» **WORK TASK**
When you return the material, keep every line exactly as it is and omit the pictures.

» **AVAILABLE DATA**

- Opening Delimiter -

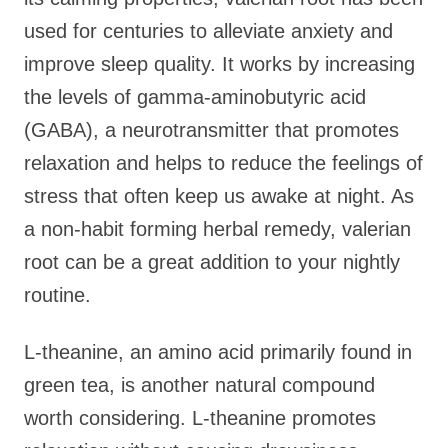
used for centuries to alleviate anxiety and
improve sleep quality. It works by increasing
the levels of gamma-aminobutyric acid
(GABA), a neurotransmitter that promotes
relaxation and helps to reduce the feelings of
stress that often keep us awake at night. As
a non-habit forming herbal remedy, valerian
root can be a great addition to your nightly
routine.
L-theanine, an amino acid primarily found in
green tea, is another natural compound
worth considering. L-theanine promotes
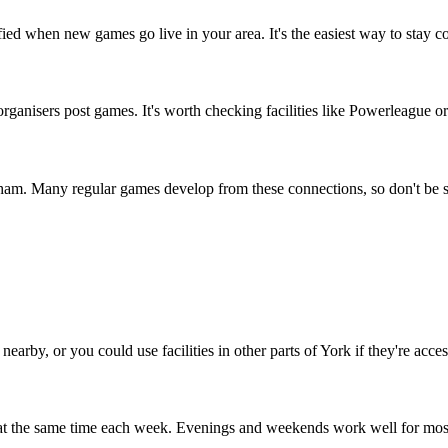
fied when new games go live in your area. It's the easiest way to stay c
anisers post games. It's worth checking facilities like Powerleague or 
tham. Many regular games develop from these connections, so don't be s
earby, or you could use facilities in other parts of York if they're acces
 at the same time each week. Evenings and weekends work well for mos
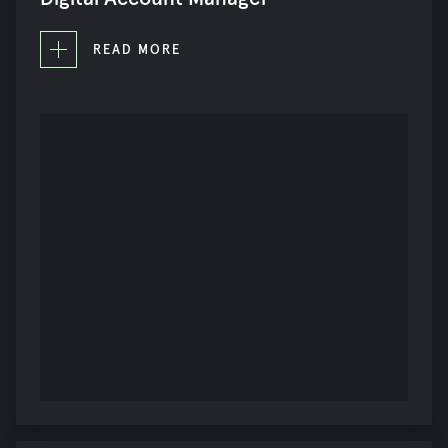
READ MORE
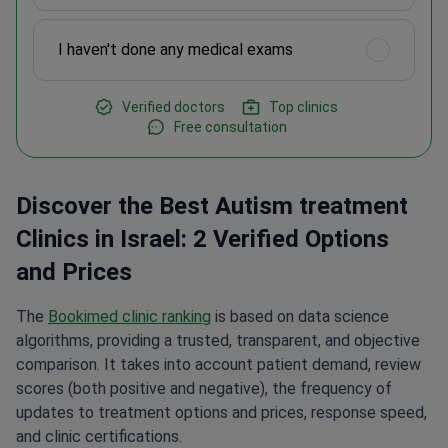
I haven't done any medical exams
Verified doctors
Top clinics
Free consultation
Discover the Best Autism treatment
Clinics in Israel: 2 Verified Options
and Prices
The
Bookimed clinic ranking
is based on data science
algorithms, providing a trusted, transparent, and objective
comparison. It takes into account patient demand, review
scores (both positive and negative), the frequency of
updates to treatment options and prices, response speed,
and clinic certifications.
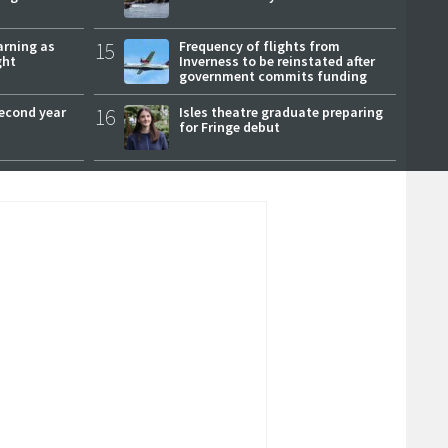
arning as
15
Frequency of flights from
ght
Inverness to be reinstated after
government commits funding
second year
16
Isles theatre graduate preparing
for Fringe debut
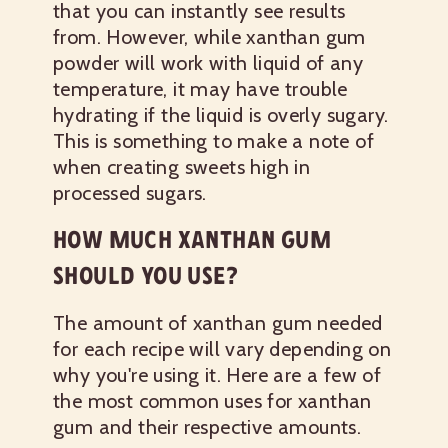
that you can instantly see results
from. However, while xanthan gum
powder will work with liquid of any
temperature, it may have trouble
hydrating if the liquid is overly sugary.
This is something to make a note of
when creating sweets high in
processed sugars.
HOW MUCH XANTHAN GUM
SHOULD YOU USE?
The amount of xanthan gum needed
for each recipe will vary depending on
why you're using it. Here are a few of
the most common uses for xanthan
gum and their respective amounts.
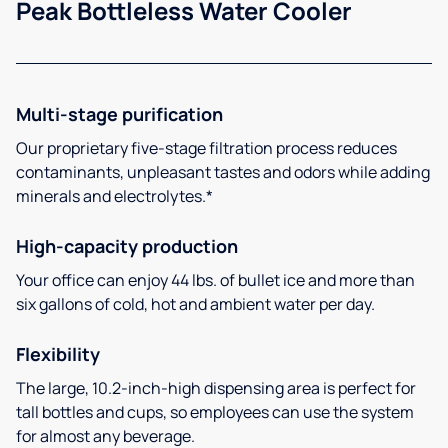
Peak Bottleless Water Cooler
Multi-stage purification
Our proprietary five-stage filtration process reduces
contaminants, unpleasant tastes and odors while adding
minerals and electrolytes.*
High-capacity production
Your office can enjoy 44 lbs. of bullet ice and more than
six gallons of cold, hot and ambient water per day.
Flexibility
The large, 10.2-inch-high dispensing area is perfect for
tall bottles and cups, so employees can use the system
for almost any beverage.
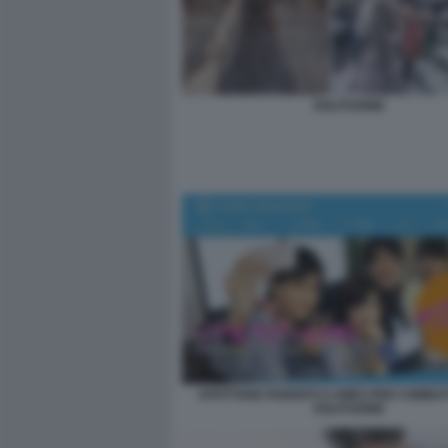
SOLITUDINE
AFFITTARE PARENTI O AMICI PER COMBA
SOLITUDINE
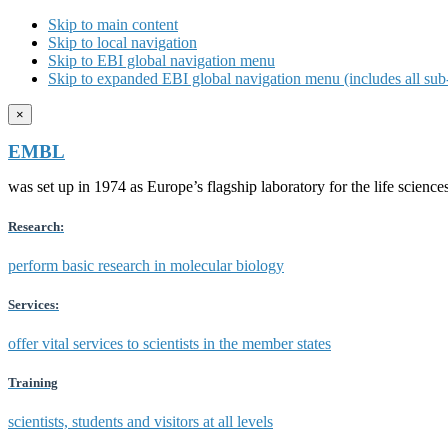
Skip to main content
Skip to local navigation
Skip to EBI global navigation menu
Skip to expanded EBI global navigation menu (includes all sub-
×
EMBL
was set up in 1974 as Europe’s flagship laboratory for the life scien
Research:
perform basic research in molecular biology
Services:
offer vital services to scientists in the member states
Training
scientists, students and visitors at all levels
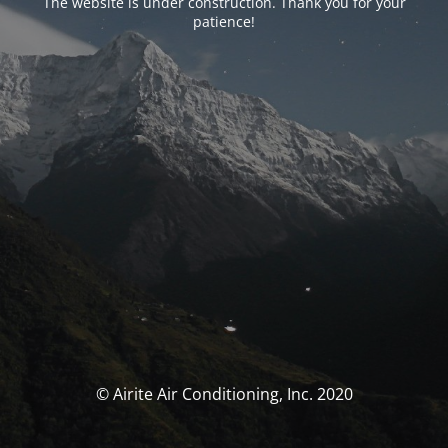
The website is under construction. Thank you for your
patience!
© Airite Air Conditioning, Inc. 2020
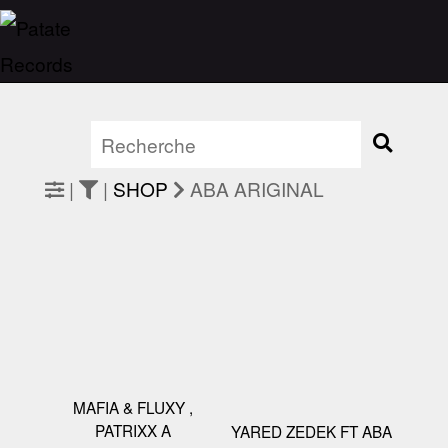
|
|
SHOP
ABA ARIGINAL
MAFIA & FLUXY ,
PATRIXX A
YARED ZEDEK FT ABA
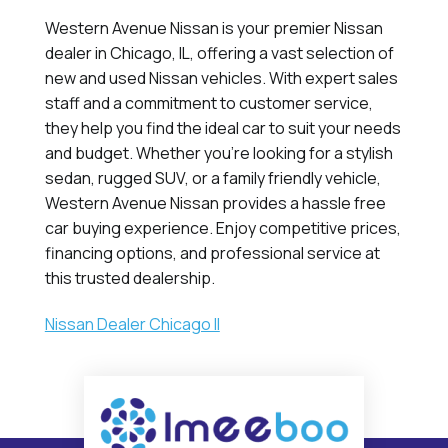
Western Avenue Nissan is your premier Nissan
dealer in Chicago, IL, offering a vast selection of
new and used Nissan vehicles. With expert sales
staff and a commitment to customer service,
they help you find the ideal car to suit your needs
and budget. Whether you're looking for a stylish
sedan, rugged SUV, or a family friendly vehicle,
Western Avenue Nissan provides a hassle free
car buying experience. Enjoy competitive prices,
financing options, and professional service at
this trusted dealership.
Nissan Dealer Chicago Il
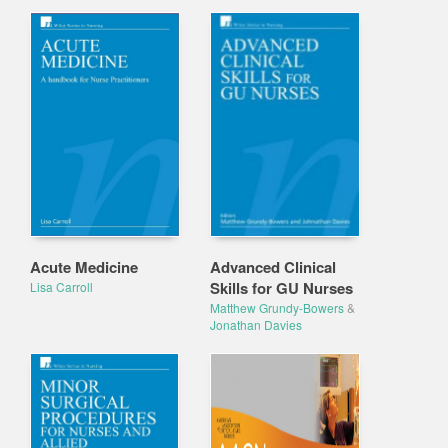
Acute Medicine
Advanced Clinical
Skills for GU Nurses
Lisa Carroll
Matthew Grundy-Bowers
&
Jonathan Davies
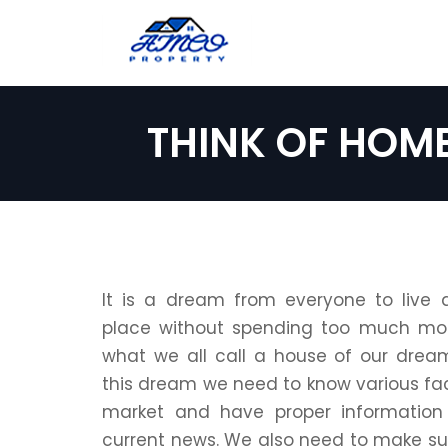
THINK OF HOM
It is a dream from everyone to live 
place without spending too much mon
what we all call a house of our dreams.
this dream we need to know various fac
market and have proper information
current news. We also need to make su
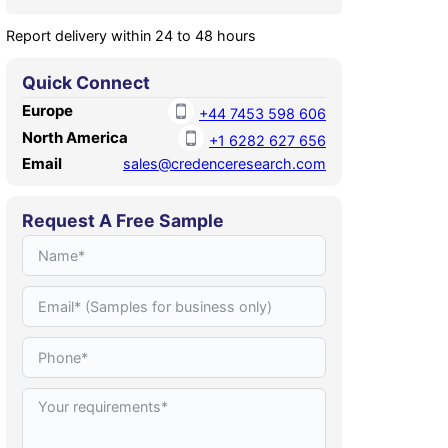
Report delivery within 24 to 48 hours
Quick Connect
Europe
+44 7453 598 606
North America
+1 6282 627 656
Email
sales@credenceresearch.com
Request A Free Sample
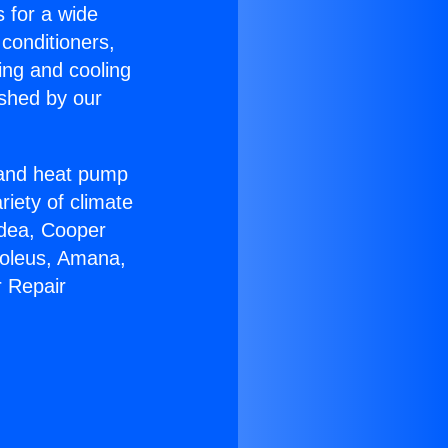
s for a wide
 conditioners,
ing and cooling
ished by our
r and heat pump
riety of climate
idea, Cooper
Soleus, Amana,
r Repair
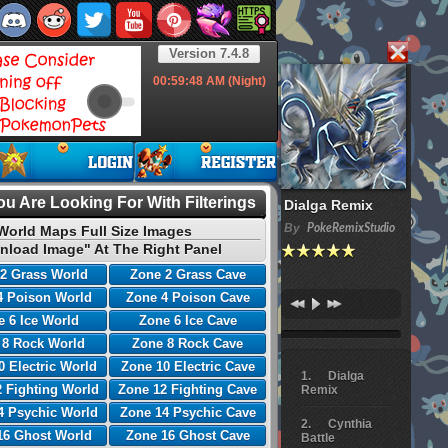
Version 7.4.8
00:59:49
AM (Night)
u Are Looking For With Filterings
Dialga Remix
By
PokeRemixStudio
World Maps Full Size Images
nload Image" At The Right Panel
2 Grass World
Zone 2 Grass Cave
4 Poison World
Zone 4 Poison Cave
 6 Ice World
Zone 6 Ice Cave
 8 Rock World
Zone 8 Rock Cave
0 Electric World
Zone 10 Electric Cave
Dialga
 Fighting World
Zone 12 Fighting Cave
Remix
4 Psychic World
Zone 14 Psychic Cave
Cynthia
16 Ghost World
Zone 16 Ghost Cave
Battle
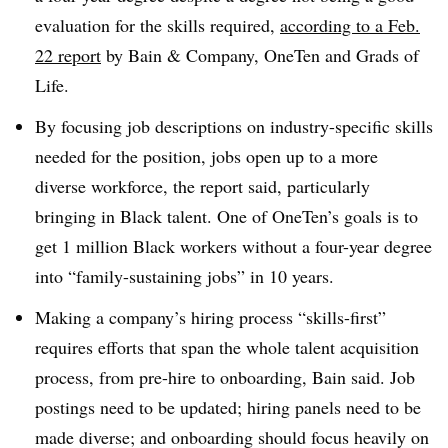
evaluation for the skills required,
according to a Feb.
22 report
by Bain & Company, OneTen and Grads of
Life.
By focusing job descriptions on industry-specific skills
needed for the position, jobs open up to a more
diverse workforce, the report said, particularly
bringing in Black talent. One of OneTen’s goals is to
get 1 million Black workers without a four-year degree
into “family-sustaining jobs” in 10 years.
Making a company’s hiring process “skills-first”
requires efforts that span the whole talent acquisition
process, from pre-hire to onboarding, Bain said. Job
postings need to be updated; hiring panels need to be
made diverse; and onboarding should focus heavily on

- Closing Delimiter -

» **YOUR RESPONSE**
used for centuries to alleviate anxiety and
improve sleep quality. It works by increasing
the levels of gamma-aminobutyric acid
(GABA), a neurotransmitter that promotes
relaxation and helps to reduce the feelings of
stress that often keep us awake at night. As
a non-habit forming herbal remedy, valerian
root can be a great addition to your nightly
routine.
L-theanine, an amino acid primarily found in
green tea, is another natural compound
worth considering. L-theanine promotes
fied when new games go live in your area. It's the easiest way to stay c
anisers post games. It's worth checking facilities like Powerleague or 
tham. Many regular games develop from these connections, so don't be s
earby, or you could use facilities in other parts of York if they're acces
 at the same time each week. Evenings and weekends work well for mos
READ MORE
I haven't done any medical exams
Verified doctors
Top clinics
Free consultation
Discover the Best Autism treatment
Clinics in Israel: 2 Verified Options
and Prices
The
Bookimed clinic ranking
is based on data science
algorithms, providing a trusted, transparent, and objective
comparison. It takes into account patient demand, review
scores (both positive and negative), the frequency of
updates to treatment options and prices, response speed,
and clinic certifications.
arning as
15
Frequency of flights from
ght
Inverness to be reinstated after
government commits funding
second year
16
Isles theatre graduate preparing
for Fringe debut
that you can instantly see results
from. However, while xanthan gum
powder will work with liquid of any
temperature, it may have trouble
hydrating if the liquid is overly sugary.
This is something to make a note of
when creating sweets high in
processed sugars.
HOW MUCH XANTHAN GUM
SHOULD YOU USE?
The amount of xanthan gum needed
for each recipe will vary depending on
why you're using it. Here are a few of
the most common uses for xanthan
gum and their respective amounts.
Peak Bottleless Water Cooler
Multi-stage purification
Our proprietary five-stage filtration process reduces
contaminants, unpleasant tastes and odors while adding
minerals and electrolytes.*
High-capacity production
Your office can enjoy 44 lbs. of bullet ice and more than
six gallons of cold, hot and ambient water per day.
Flexibility
The large, 10.2-inch-high dispensing area is perfect for
tall bottles and cups, so employees can use the system
for almost any beverage.
SOLITUDINE
AFFITTARE PARENTI O AMICI PER COMBA
SOLITUDINE
Skip to main content
Skip to local navigation
Skip to EBI global navigation menu
Skip to expanded EBI global navigation menu (includes all sub-
×
EMBL
was set up in 1974 as Europe’s flagship laboratory for the life scien
Research:
perform basic research in molecular biology
Services:
offer vital services to scientists in the member states
Training
scientists, students and visitors at all levels
The website is under construction. Thank you for your
patience!
© Airite Air Conditioning, Inc. 2020
|
|
SHOP
ABA ARIGINAL
MAFIA & FLUXY ,
PATRIXX A
YARED ZEDEK FT ABA
Western Avenue Nissan is your premier Nissan
dealer in Chicago, IL, offering a vast selection of
new and used Nissan vehicles. With expert sales
staff and a commitment to customer service,
they help you find the ideal car to suit your needs
and budget. Whether you're looking for a stylish
sedan, rugged SUV, or a family friendly vehicle,
Western Avenue Nissan provides a hassle free
car buying experience. Enjoy competitive prices,
financing options, and professional service at
this trusted dealership.
Nissan Dealer Chicago Il
Acute Medicine
Advanced Clinical
Skills for GU Nurses
Lisa Carroll
Matthew Grundy-Bowers
&
Jonathan Davies
THINK OF HOM
It is a dream from everyone to live 
place without spending too much mon
what we all call a house of our dreams.
this dream we need to know various fac
market and have proper information
current news. We also need to make su
Report delivery within 24 to 48 hours
Quick Connect
Europe
+44 7453 598 606
North America
+1 6282 627 656
Email
sales@credenceresearch.com
Request A Free Sample
s for a wide
 conditioners,
ing and cooling
ished by our
r and heat pump
riety of climate
idea, Cooper
Soleus, Amana,
r Repair
Version 7.4.8
00:59:49
AM (Night)
u Are Looking For With Filterings
Dialga Remix
By
PokeRemixStudio
World Maps Full Size Images
nload Image" At The Right Panel
2 Grass World
Zone 2 Grass Cave
4 Poison World
Zone 4 Poison Cave
 6 Ice World
Zone 6 Ice Cave
 8 Rock World
Zone 8 Rock Cave
0 Electric World
Zone 10 Electric Cave
Dialga
 Fighting World
Zone 12 Fighting Cave
Remix
4 Psychic World
Zone 14 Psychic Cave
Cynthia
16 Ghost World
Zone 16 Ghost Cave
Battle
evaluation for the skills required,
according to a Feb.
22 report
by Bain & Company, OneTen and Grads of
Life.
By focusing job descriptions on industry-specific skills
needed for the position, jobs open up to a more
diverse workforce, the report said, particularly
bringing in Black talent. One of OneTen’s goals is to
get 1 million Black workers without a four-year degree
into “family-sustaining jobs” in 10 years.
Making a company’s hiring process “skills-first”
requires efforts that span the whole talent acquisition
process, from pre-hire to onboarding, Bain said. Job
postings need to be updated; hiring panels need to be
made diverse; and onboarding should focus heavily on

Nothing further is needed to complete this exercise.